The Haves and Have-Nots -- Why the Wealthy Tend to Keep Getting Richer at Our Expense

Economist Branko Milanovic explains why the middle class inevitably fails to reap the benefits of fiscal redistribution.

The following is an excerpt from Branko Milanovic's new book,The Haves and the Have-Nots: A Brief and Idiosyncratic History of Global Inequality(Basic Books, 2010).

Who Gains from Fiscal Redistribution?

When we speak of income distribution, we almost invariably have in mind the distribution of what in economics is called “disposable income.” As the name says, this is income that remains at the disposition of households to save or spend, after they have paid direct taxes to the government and received from the government cash benefits like social security and unemployment compensation. But there is another income concept that is, at times, useful. This is “market income,” which is income received from wages, profits, interest, rent, and so forth, before fisc (that is, before either taxation or receipt of government transfers).

Obviously, people with very low market income will be people who either are unable (or unwilling) to sell their labor services and lack property from which they could derive some income. Oftentimes, in developed countries, they are the unemployed. Incidentally, state-funded pensions (like social security) or private pensions are considered equivalent to wage payments (only delayed) and thus included in market income.

Having thus set the stage, this question is often asked: What income groups benefit the most from government redistribution (taxes and cash benefits)? There is a theory that says that in democracies, where people vote on redistributive policies, the main beneficiaries should be people in the middle of (market) income distribution. The rationale is as follows. Suppose there are three people with their market incomes being, respectively, low, medium, and high. (Market income is important here because you decide on tax-and-spend policies you prefer based on the market income you have earned.) The poor person will tend to prefer high tax rates and a lot of government spending because he is likely to benefit from it.

For exactly the opposite reason, the rich person will prefer low tax rates. Then the pivotal vote is held by the person in the middle. With whomever he aligns, that side wins two to one. The median voter, or what we may call “the middle-class voter,” becomes the decisive voter. We would in principle expect him to gain through the process of redistribution. He may not gain more than the poor because tax rates are generally progressive (that is, they increase as market income goes up), but, for sure, we would expect that the middleclass voter would gain in the process of redistribution since, after all, he chooses the tax rate and the benefits that go with it. That means that he would be better off when measured in terms of disposable than in terms of market income. Is this the case?

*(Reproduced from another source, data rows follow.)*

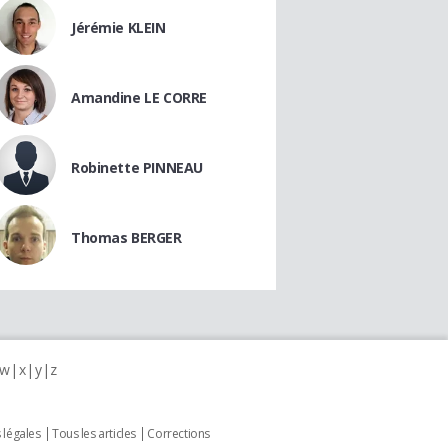
Jérémie KLEIN
Amandine LE CORRE
Robinette PINNEAU
Thomas BERGER
w
x
y
z
 légales
Tous les articles
Corrections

As it turns out, not exactly, and not unambiguously. First, we find that it is the poor who gain the most from redistribution. Their income share, which is generally tiny in terms of market income, increases, after government redistribution, to still small but more reasonable. For example, in major democracies studied over the period 1980–2000, the share of the poorest decile (10 percent of the population) in total market income is very small, only 1.2 percent. After government redistribution the income share of these same people rises, on average across countries, to 4.1 percent. The poorest decile thus gains almost 3 percentage points. The equivalent numbers for the second-poorest decile are 3.6 and 5 percent. The gain here is 1.4 percent. For each successive (richer) decile, the gains diminish, until they turn to be slightly negative for the fifth and sixth deciles, and then, of course, continue to be even more negative for the higher deciles. Gains are not the same in all countries.

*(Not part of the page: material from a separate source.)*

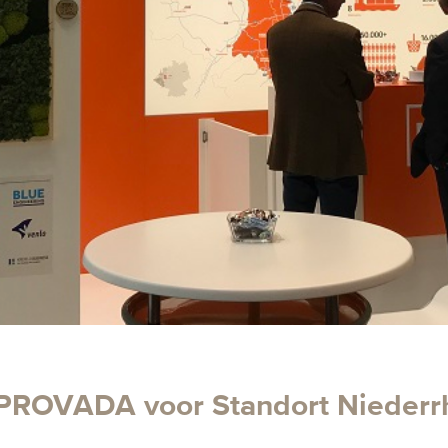
 PROVADA voor Standort Niederr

Two conclusions are immediately apparent. First, the biggest beneficiaries of the redistribution process in developed countries are those who “start” the poorest, that is, those with the lowest market income. This is not surprising. What is surprising is that the middle-class deciles (fifth and sixth), whom we expected to gain through redistribution, do not. Their share even decreases slightly. Moreover, this result does not hold only for the developed countries as a whole; it holds for every country individually:

The extent of the share loss of the middle class varies from country to country, and from year to year, but it is overwhelmingly present. This opens up a question to which we do not have a good answer: Why, presumably, do the decisive (middle-class) voters vote for a process that, in the end, leaves them with a smaller share of the national income pie than before? There are two possibilities, neither of which we can decisively prove or reject. The first is that the middle-class voter votes for some redistribution policies as potential insurance. Although at the time when we take our snapshot picture of redistribution, he is not receiving anything from such redistribution, he votes for it “just in case.” For example, the middle class may accept higher taxation of current incomes in order to fund unemployment benefits in the expectation that, were they to be in need of such benefits, they would be eligible.

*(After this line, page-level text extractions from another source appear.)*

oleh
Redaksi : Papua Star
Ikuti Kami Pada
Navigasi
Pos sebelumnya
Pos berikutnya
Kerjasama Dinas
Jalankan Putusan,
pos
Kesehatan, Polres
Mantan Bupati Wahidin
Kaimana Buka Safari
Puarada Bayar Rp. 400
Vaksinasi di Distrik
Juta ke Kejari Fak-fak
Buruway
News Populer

It is a reasonable hypothesis, but, short of having longitudinal data that follow the same groups of people year after year (so that we can indeed establish whether they eventually gain from these transfers), it is hard to find out if it is true. Moreover, suppose that we find that, even after following these middle-class families throughout their lives, we find that they still lose through redistribution. We can explain that, too: Perhaps voting for unemployment benefits, even if they never receive a penny from them, is still valuable because it is an insurance policy. When we buy car insurance, we do not hope to be able to make any money from it; if we do, we are likely to be worse off than if we did not. But we buy “peace of mind.” The same may be the case here.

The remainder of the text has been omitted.